La Audiencia Nacional acusa a Sandro Rosell de "distracción", figura delictiva de lo más apropiado para el presidente de un club de fútbol como el FC Barcelona, cuya dimensión trasciende lo meramente deportivo. En concreto, el ilícito penal en el que podría haber incurrido Rosell es el de haber distraído unos cuarenta millones de euros de los cauces legales en la contratación de Neymar. El astro brasileño llegó a España bajo la pretensión de haber costado menos de sesenta millones de euros, cuando en realidad el Barcelona habría desembolsado una cantidad próxima a los cien. Como distracción, no está nada mal.
El equipo de ese país de allá arriba es más que un club que quintaesencia los valores de Cataluña como nación, como saben todos los aficionados culés del terruño, sobre todo desde que Laporta tomó las riendas de la institución convirtiéndola en una pieza esencial en el engranaje independentista. Sandro Rosell, enemigo jurado del anterior mandatario, ha hecho saltar por los aires todas las premisas que esmaltaron la gestión de su antecesor excepto la de mantener al Barça en el papel de escaparate de las reivindicaciones políticas del nacionalismo, a cuyo mandato continúa sometido en primer tiempo de saludo. En esta situación, el nacionalismo tiene muy claro a qué obedecen las maniobras de un juez "de Madrit" encaminadas a desentrañar el oscuro entramado de pagos y distracciones de fondos en la contratación de Neymar: ¡esto es otro ataque a Cataluña! No satisfecho con humillar a Artur Mas entregándole el dinero de los contribuyentes españoles, el Estado opresor quiere ahora castigar a Rosell por distraer el de los socios del Barça, ante lo que solo uno de ellos, el autor de la demanda, parece sentirse agraviado.

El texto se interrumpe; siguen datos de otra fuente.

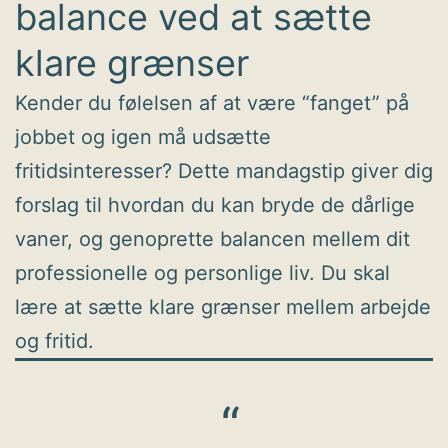
balance ved at sætte
klare grænser
Kender du følelsen af at være “fanget” på
jobbet og igen må udsætte
fritidsinteresser? Dette mandagstip giver dig
forslag til hvordan du kan bryde de dårlige
vaner, og genoprette balancen mellem dit
professionelle og personlige liv. Du skal
lære at sætte klare grænser mellem arbejde
og fritid.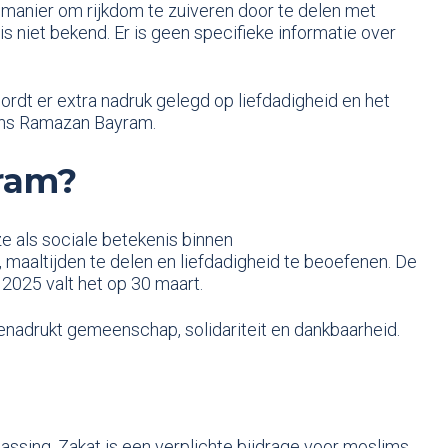
n manier om rijkdom te zuiveren door te delen met
niet bekend. Er is geen specifieke informatie over
rdt er extra nadruk gelegd op liefdadigheid en het
ens Ramazan Bayram.
ram?
ze als sociale betekenis binnen
aaltijden te delen en liefdadigheid te beoefenen. De
2025 valt het op 30 maart.
benadrukt gemeenschap, solidariteit en dankbaarheid.
passing. Zakat is een verplichte bijdrage voor moslims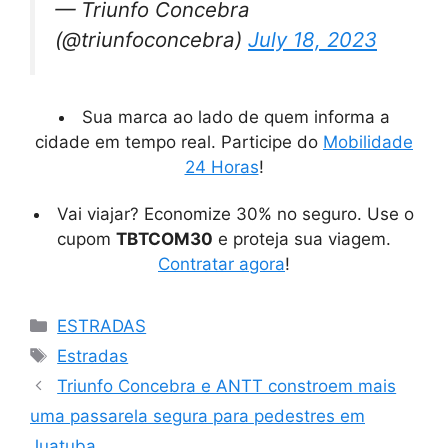
— Triunfo Concebra
(@triunfoconcebra)
July 18, 2023
Sua marca ao lado de quem informa a
cidade em tempo real. Participe do
Mobilidade
24 Horas
!
Vai viajar? Economize 30% no seguro. Use o
cupom
TBTCOM30
e proteja sua viagem.
Contratar agora
!
Categorias
ESTRADAS
Tags
Estradas
Triunfo Concebra e ANTT constroem mais
uma passarela segura para pedestres em
Juatuba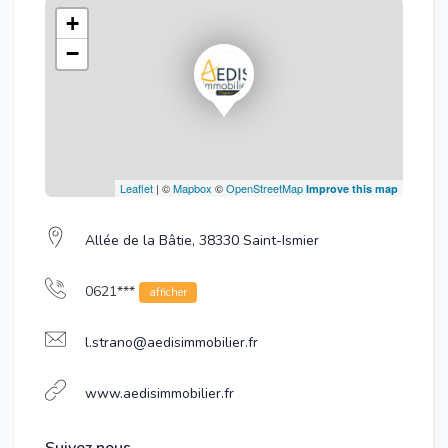
+
−
Leaflet
| ©
Mapbox
©
OpenStreetMap
Improve this map
Allée de la Bâtie, 38330 Saint-Ismier
0621***
afficher
l.strano@aedisimmobilier.fr
www.aedisimmobilier.fr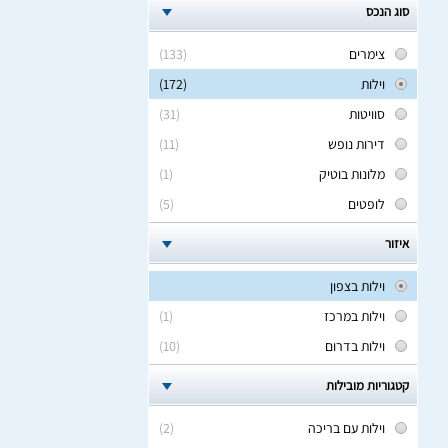
סוג הנכס
צימרים
(133)
וילות
(172)
סוויטות
(31)
דירות נופש
(11)
מלונות בוטיק
(1)
לופטים
(5)
איזור
וילות בצפון
וילות במרכז
(1)
וילות בדרום
(10)
קטגוריות מובילות
וילות עם בריכה
(2)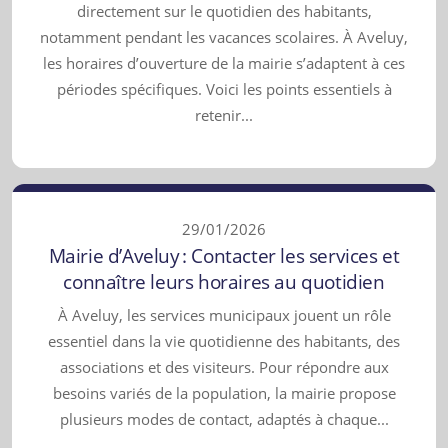
directement sur le quotidien des habitants,
notamment pendant les vacances scolaires. À Aveluy,
les horaires d’ouverture de la mairie s’adaptent à ces
périodes spécifiques. Voici les points essentiels à
retenir...
29/01/2026
Mairie d’Aveluy : Contacter les services et
connaître leurs horaires au quotidien
À Aveluy, les services municipaux jouent un rôle
essentiel dans la vie quotidienne des habitants, des
associations et des visiteurs. Pour répondre aux
besoins variés de la population, la mairie propose
plusieurs modes de contact, adaptés à chaque...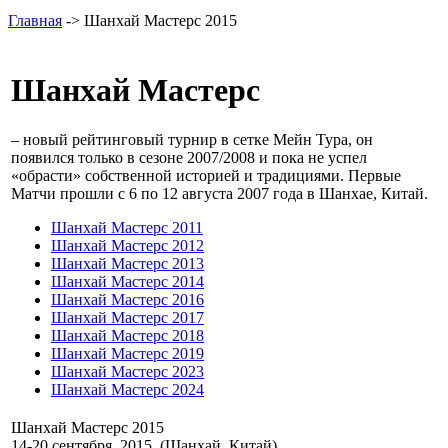
Главная
-> Шанхай Мастерс 2015
Шанхай Мастерс
– новый рейтинговый турнир в сетке Мейн Тура, он
появился только в сезоне 2007/2008 и пока не успел
«обрасти» собственной историей и традициями. Первые
Матчи прошли с 6 по 12 августа 2007 года в Шанхае, Китай.
Шанхай Мастерс 2011
Шанхай Мастерс 2012
Шанхай Мастерс 2013
Шанхай Мастерс 2014
Шанхай Мастерс 2016
Шанхай Мастерс 2017
Шанхай Мастерс 2018
Шанхай Мастерс 2019
Шанхай Мастерс 2023
Шанхай Мастерс 2024
Шанхай Мастерс 2015
14-20 сентября, 2015. (Шанхай, Китай)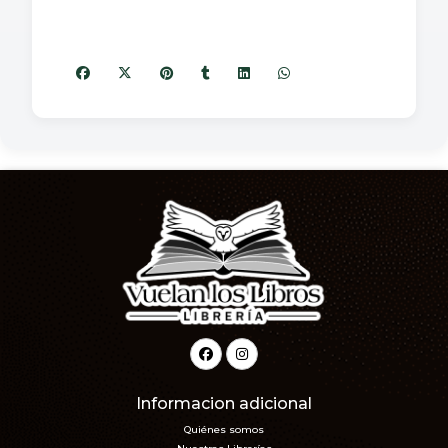
Informacion adicional
Quiénes somos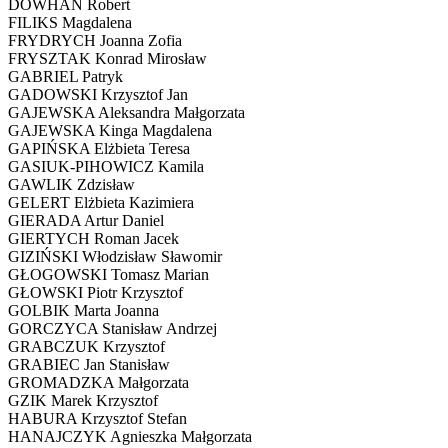
DOWHAN Robert
FILIKS Magdalena
FRYDRYCH Joanna Zofia
FRYSZTAK Konrad Mirosław
GABRIEL Patryk
GADOWSKI Krzysztof Jan
GAJEWSKA Aleksandra Małgorzata
GAJEWSKA Kinga Magdalena
GAPIŃSKA Elżbieta Teresa
GASIUK-PIHOWICZ Kamila
GAWLIK Zdzisław
GELERT Elżbieta Kazimiera
GIERADA Artur Daniel
GIERTYCH Roman Jacek
GIZIŃSKI Włodzisław Sławomir
GŁOGOWSKI Tomasz Marian
GŁOWSKI Piotr Krzysztof
GOLBIK Marta Joanna
GORCZYCA Stanisław Andrzej
GRABCZUK Krzysztof
GRABIEC Jan Stanisław
GROMADZKA Małgorzata
GZIK Marek Krzysztof
HABURA Krzysztof Stefan
HANAJCZYK Agnieszka Małgorzata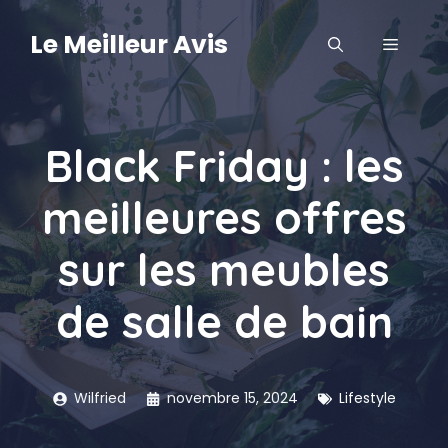
Aller
au
Le Meilleur Avis
MENU
contenu
Black Friday : les
meilleures offres
sur les meubles
de salle de bain
Wilfried
novembre 15, 2024
Lifestyle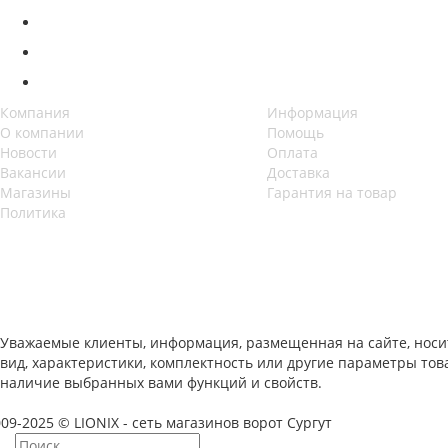
Компания
Информация
О компании
Помощь
Новости
Оплата
Вакансии
Доставка
Магазины
Гарантия на товар
Политика
Уважаемые клиенты, информация, размещенная на сайте, носи
вид, характеристики, комплектность или другие параметры то
наличие выбранных вами функций и свойств.
09-2025 © LIONIX - сеть магазинов ворот Сургут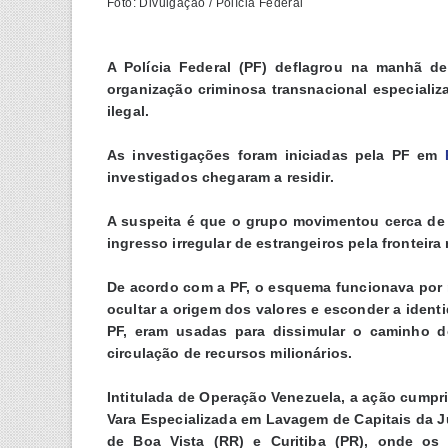
Foto: Divulgação / Polícia Federal
A Polícia Federal (PF) deflagrou na manhã de
organização criminosa transnacional especializ
ilegal.
As investigações foram iniciadas pela PF em
investigados chegaram a residir.
A suspeita é que o grupo movimentou cerca de R
ingresso irregular de estrangeiros pela fronteira 
De acordo com a PF, o esquema funcionava por 
ocultar a origem dos valores e esconder a ident
PF, eram usadas para dissimular o caminho do
circulação de recursos milionários.
Intitulada de Operação Venezuela, a ação cumpr
Vara Especializada em Lavagem de Capitais da J
de Boa Vista (RR) e Curitiba (PR), onde os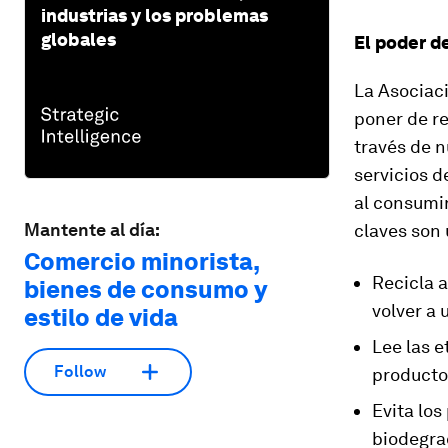
industrias y los problemas
globales
El poder d
La Asociac
poner de re
través de 
servicios 
al consumi
Mantente al día:
claves son 
Comercio minorista,
Recicla 
bienes de consumo y
volver a u
estilo de vida
Lee las e
Follow
producto
Evita los
biodegrad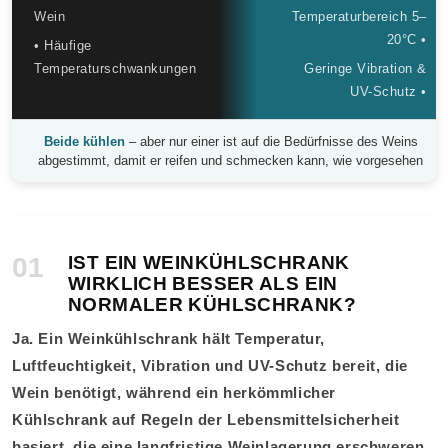
Wein
Temperaturbereich 5–
20°C •
• Häufige
Temperaturschwankungen
Geringe Vibration &
UV-Schutz •
Beide kühlen
– aber nur einer ist auf die Bedürfnisse des Weins
abgestimmt, damit er reifen und schmecken kann, wie vorgesehen
01
IST EIN WEINKÜHLSCHRANK
WIRKLICH BESSER ALS EIN
NORMALER KÜHLSCHRANK?
Ja. Ein Weinkühlschrank hält Temperatur,
Luftfeuchtigkeit, Vibration und UV-Schutz bereit, die
Wein benötigt, während ein herkömmlicher
Kühlschrank auf Regeln der Lebensmittelsicherheit
basiert, die eine langfristige Weinlagerung erschweren.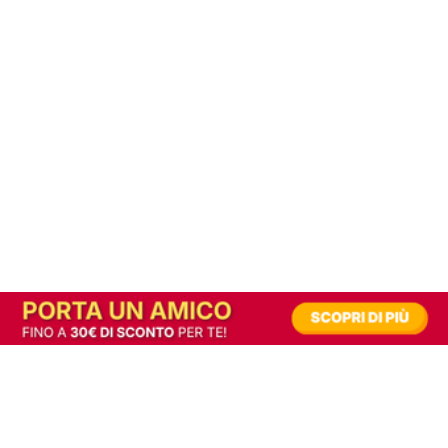
In alternativa, prova la versione digitale!
|
Abbonati
Contribuisci a mantenere questo sito gratuito
Riusciamo a fornire informazione gratuita grazie alla pubblicità erogata dai nostri
partner.
Accettando i consensi richiesti permetti ai nostri partner di creare un'esperienza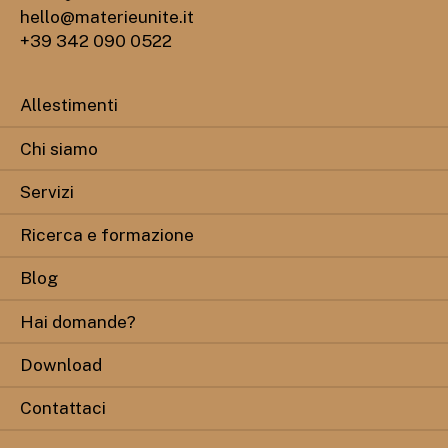
hello@materieunite.it
+39 342 090 0522
Allestimenti
Chi siamo
Servizi
Ricerca e formazione
Blog
Hai domande?
Download
Contattaci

Rosell lleva camino de engrosar el martirologio de los patriotas defensores de las libertades de Catalunya haciendo el paseíllo a los juzgados como una vulgar infanta de España. O eso o recusar al juez Pablo Ruz por las sospechas de que sea seguidor del Real Madrid. Dada la completa ausencia de sentido del ridículo de los nacionalistas catalanes, de la Plaza de San Jaime o del Camp Nou, no es algo que pueda descartarse a la ligera.